=== Section Start ===

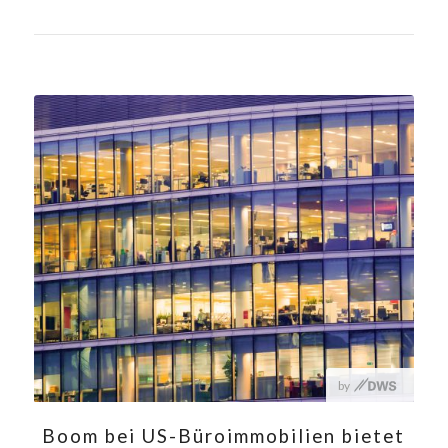
Boom bei US-Büroimmobilien bietet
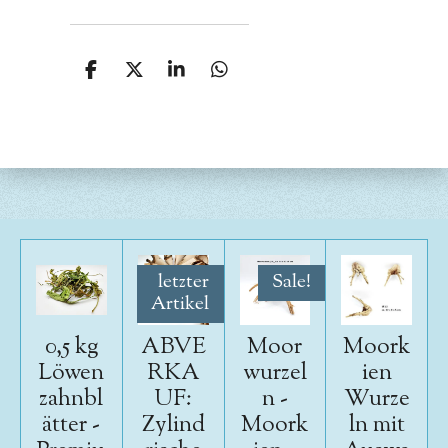
T
T
T
T
e
e
e
e
i
i
i
i
l
l
l
l
e
e
e
e
n
n
n
n
letzter
Sale!
Artikel
0,5 kg
ABVE
Moor
Moork
Löwen
RKA
wurzel
ien
zahnbl
UF:
n -
Wurze
ätter -
Zylind
Moork
ln mit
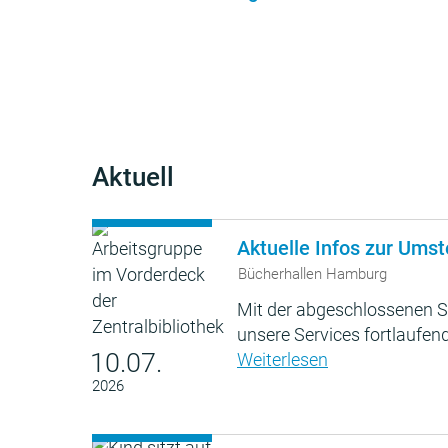
Aktuell
Aktuelle Infos zur Umst
Bücherhallen Hamburg
Mit der abgeschlossenen S
unsere Services fortlaufend
10.07.
Weiterlesen
2026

=== Section End ===

_WHAT IS BEING ASKED_. With the pictures omitted, repeat the full set of records above exactly.

_ANSWER TO THE EXERCISE_.
Boom bei US-Büroimmobilien bietet
T
T
T
T
e
e
e
e
i
i
i
i
l
l
l
l
e
e
e
e
n
n
n
n
letzter
Sale!
Artikel
0,5 kg
ABVE
Moor
Moork
Löwen
RKA
wurzel
ien
zahnbl
UF:
n -
Wurze
ätter -
Zylind
Moork
ln mit
Aktuell
Aktuelle Infos zur Umst
Bücherhallen Hamburg
Mit der abgeschlossenen S
unsere Services fortlaufend
10.07.
Weiterlesen
2026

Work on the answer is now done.